She says the women she worked with inspired her to resume her education. They told her she had advantages they didn’t — she spoke English, she’s lived here most of her life — and she deserved a better life.
Garcia enrolled at Monterey Peninsula College, hoping to get a business administration degree. She juggled her job with school and her children.
In May, President Trump’s announcement upended the sense of security she and other DACA recipients felt. After discussions with her school counselor, she got involved with an on-campus resource group called Dreamers in Action Association, which held fundraisers and provided online resources. She was emboldened to speak out.
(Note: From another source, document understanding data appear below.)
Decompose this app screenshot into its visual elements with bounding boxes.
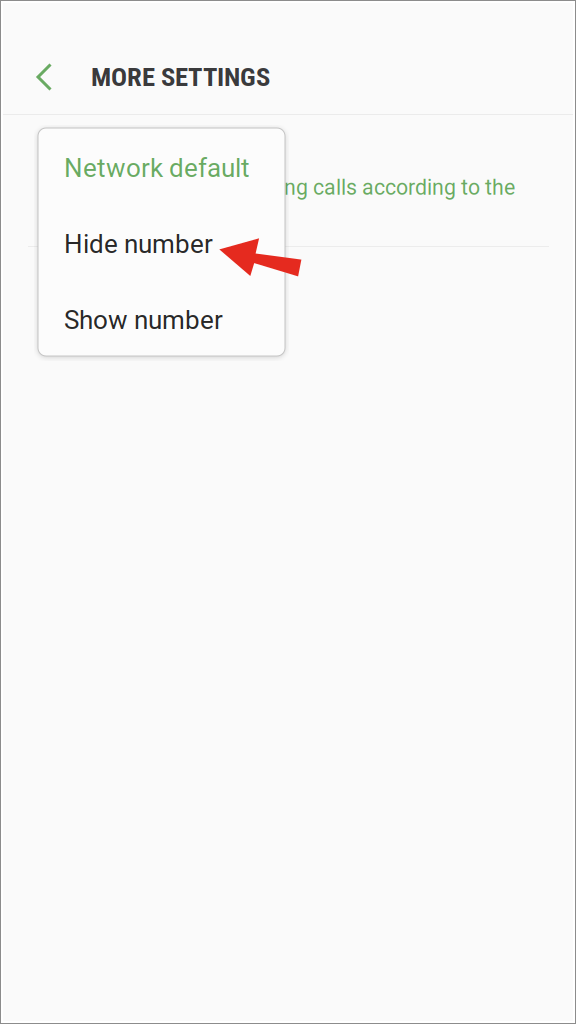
button[interactable]: Hide number [38, 204, 285, 280]
staticText: Show number [64, 305, 223, 335]
button[interactable]: Network default [38, 128, 285, 204]
button[interactable]: Show number [38, 280, 285, 356]
staticText: Caller ID [40, 137, 142, 169]
staticText: Your number appears during calls accordi… [40, 175, 515, 225]
button[interactable]: Caller ID [0, 116, 576, 246]
staticText: Network default [64, 153, 250, 183]
staticText: Hide number [64, 229, 213, 259]
staticText: MORE SETTINGS [91, 61, 270, 93]
button[interactable]: Back [35, 49, 91, 105]
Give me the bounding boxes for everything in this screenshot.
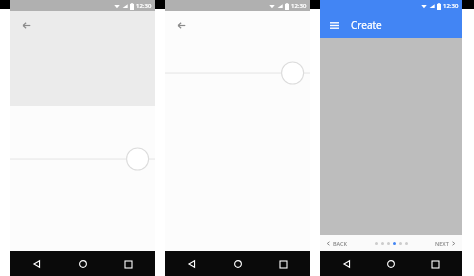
button[interactable]: Home: [229, 255, 247, 273]
staticText: NEXT: [435, 240, 449, 247]
button[interactable]: Navigate up: [170, 14, 192, 36]
staticText: BACK: [333, 240, 348, 247]
button[interactable]: Back: [338, 255, 356, 273]
button[interactable]: Recents: [426, 255, 444, 273]
button[interactable]: Recents: [119, 255, 137, 273]
staticText: 12:30: [443, 2, 459, 10]
button[interactable]: Home: [382, 255, 400, 273]
button[interactable]: BACK: [324, 240, 350, 247]
staticText: 12:30: [136, 2, 152, 10]
button[interactable]: Home: [74, 255, 92, 273]
staticText: Create: [351, 18, 382, 32]
button[interactable]: Back: [28, 255, 46, 273]
staticText: 12:30: [291, 2, 307, 10]
button[interactable]: Navigate up: [15, 14, 37, 36]
button[interactable]: Back: [183, 255, 201, 273]
button[interactable]: Recents: [274, 255, 292, 273]
button[interactable]: Open navigation menu: [325, 16, 343, 34]
button[interactable]: NEXT: [433, 240, 458, 247]
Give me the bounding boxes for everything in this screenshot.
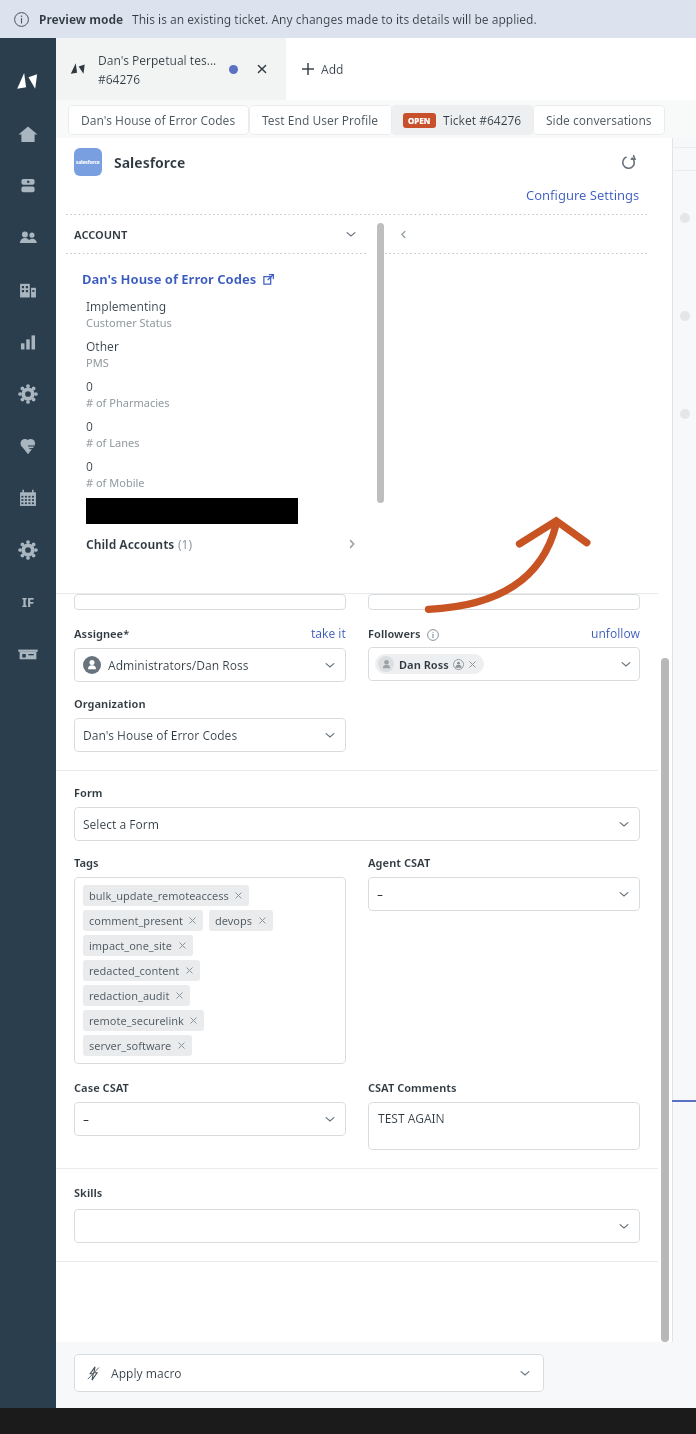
button[interactable]: OPEN <box>392 105 533 135</box>
button[interactable]: server_software <box>83 1035 192 1056</box>
staticText: This is an existing ticket. Any changes … <box>132 11 537 27</box>
button[interactable]: Dan's House of Error Codes <box>68 105 249 135</box>
button[interactable]: Collapse <box>393 224 413 244</box>
staticText: 0 <box>86 418 93 434</box>
button[interactable]: take it <box>311 625 346 641</box>
staticText: Followers <box>368 626 421 641</box>
staticText: Case CSAT <box>74 1080 129 1095</box>
staticText: impact_one_site <box>89 938 173 953</box>
button[interactable]: Zendesk <box>2 56 54 108</box>
button[interactable]: devops <box>209 910 273 931</box>
button[interactable]: ACCOUNT <box>56 215 376 253</box>
staticText: Organization <box>74 696 146 711</box>
staticText: (1) <box>178 536 346 552</box>
staticText: redaction_audit <box>89 988 170 1003</box>
staticText: OPEN <box>408 115 431 126</box>
staticText: Other <box>86 338 119 354</box>
button[interactable]: bulk_update_remoteaccess <box>74 877 346 1064</box>
button[interactable]: Side conversations <box>533 105 665 135</box>
button[interactable]: – <box>74 1102 346 1136</box>
staticText: Dan's House of Error Codes <box>82 270 257 288</box>
button[interactable]: TEST AGAIN <box>368 1102 640 1150</box>
button[interactable]: Refresh <box>616 150 640 174</box>
staticText: Dan's House of Error Codes <box>81 112 236 128</box>
button[interactable]: redaction_audit <box>83 985 190 1006</box>
staticText: IF <box>22 593 35 611</box>
staticText: TEST AGAIN <box>378 1110 445 1126</box>
button[interactable]: Child Accounts <box>86 536 358 552</box>
staticText: Customer Status <box>86 315 172 330</box>
staticText: Implementing <box>86 298 167 314</box>
staticText: #64276 <box>98 71 141 87</box>
staticText: remote_securelink <box>89 1013 184 1028</box>
staticText: Salesforce <box>114 153 616 172</box>
staticText: Agent CSAT <box>368 855 431 870</box>
staticText: Select a Form <box>83 816 617 832</box>
button[interactable]: Dan's House of Error Codes <box>74 718 346 752</box>
button[interactable]: Talk <box>2 420 54 472</box>
staticText: Configure Settings <box>526 186 640 204</box>
button[interactable]: Views <box>2 160 54 212</box>
staticText: # of Mobile <box>86 475 145 490</box>
button[interactable]: Dan Ross <box>368 647 640 681</box>
staticText: salesforce <box>76 159 100 166</box>
button[interactable]: Organizations <box>2 264 54 316</box>
button[interactable]: Apply macro <box>74 1354 544 1392</box>
button[interactable]: impact_one_site <box>83 935 193 956</box>
staticText: ACCOUNT <box>74 227 344 242</box>
button[interactable]: Settings <box>2 524 54 576</box>
staticText: Test End User Profile <box>262 112 379 128</box>
button[interactable]: remote_securelink <box>83 1010 204 1031</box>
staticText: bulk_update_remoteaccess <box>89 888 229 903</box>
staticText: Child Accounts <box>86 536 178 552</box>
staticText: Form <box>74 785 103 800</box>
staticText: Preview mode <box>39 11 124 27</box>
staticText: CSAT Comments <box>368 1080 457 1095</box>
button[interactable]: Configure Settings <box>526 186 640 204</box>
staticText: server_software <box>89 1038 172 1053</box>
staticText: Dan Ross <box>399 657 449 672</box>
staticText: Assignee* <box>74 626 130 641</box>
button[interactable]: comment_present <box>83 910 203 931</box>
staticText: devops <box>215 913 253 928</box>
staticText: PMS <box>86 355 109 370</box>
staticText: Skills <box>74 1185 103 1200</box>
button[interactable]: Dan's House of Error Codes <box>82 270 274 288</box>
button[interactable]: Close tab <box>252 59 272 79</box>
staticText: Dan's House of Error Codes <box>83 727 323 743</box>
button[interactable]: bulk_update_remoteaccess <box>83 885 249 906</box>
staticText: redacted_content <box>89 963 180 978</box>
button[interactable] <box>74 1209 640 1243</box>
staticText: comment_present <box>89 913 183 928</box>
button[interactable]: redacted_content <box>83 960 200 981</box>
button[interactable]: Home <box>2 108 54 160</box>
button[interactable]: Marketplace <box>2 628 54 680</box>
staticText: # of Pharmacies <box>86 395 170 410</box>
button[interactable]: – <box>368 877 640 911</box>
staticText: take it <box>311 625 346 641</box>
staticText: Ticket #64276 <box>443 112 522 128</box>
button[interactable]: Administrators/Dan Ross <box>74 648 346 682</box>
staticText: # of Lanes <box>86 435 140 450</box>
staticText: Apply macro <box>111 1365 518 1381</box>
button[interactable]: unfollow <box>591 625 640 641</box>
staticText: Side conversations <box>546 112 652 128</box>
button[interactable]: Select a Form <box>74 807 640 841</box>
button[interactable]: Test End User Profile <box>249 105 392 135</box>
button[interactable]: Reporting <box>2 316 54 368</box>
button[interactable]: Calendar <box>2 472 54 524</box>
staticText: – <box>83 1111 323 1127</box>
staticText: 0 <box>86 378 93 394</box>
button[interactable]: Admin <box>2 368 54 420</box>
button[interactable]: Explore <box>2 576 54 628</box>
staticText: 0 <box>86 458 93 474</box>
staticText: Dan's Perpetual tes... <box>98 52 217 68</box>
staticText: Administrators/Dan Ross <box>108 657 323 673</box>
button[interactable]: Add <box>286 38 360 100</box>
staticText: – <box>377 886 617 902</box>
button[interactable]: Customers <box>2 212 54 264</box>
button[interactable]: Dan's Perpetual tes... <box>56 38 286 100</box>
staticText: Add <box>321 61 344 77</box>
staticText: unfollow <box>591 625 640 641</box>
She reapplied to extend her DACA status another two years.
She says she speaks frankly about her situation to her children. “I told them the truth,” she says. She told them she felt confident she would be remaining in the United States for at least two years. “If anything were to happen in those two years, I would do everything I could to stay here,” she says. “I tell them that there’s a chance that things can get ugly. But I also tell them that if anything happens to me, they should stay strong and fight for the cause. That might be a lot to put on their little shoulders, but I think it’s important.”
Escalante says he is naturally worried about being forced to move to a country he doesn’t really know. “I left Mexico when I was 2, so the U.S. is pretty much my home,” he says. “I don’t know anything outside the United States.” Beyond that, the potential separation from his son is an added stressor. Escalante says he’s been trying to save as much money as he can for his girlfriend and his son in case he is forced to leave the country. His girlfriend is a citizen, so Anthony would be cared for in the United States if Escalante had to leave. The three of them now live in a spare room in his parent’s home. He tries to be frugal, but will occasionally find ways to improvise. Not long ago he used money he received from a tax refund to pay for his son’s baptism.
He recently renewed his work permit for another two years, but he worries that the rules might change again. He says he is inspired by his parents — and motivated by the politics of the times.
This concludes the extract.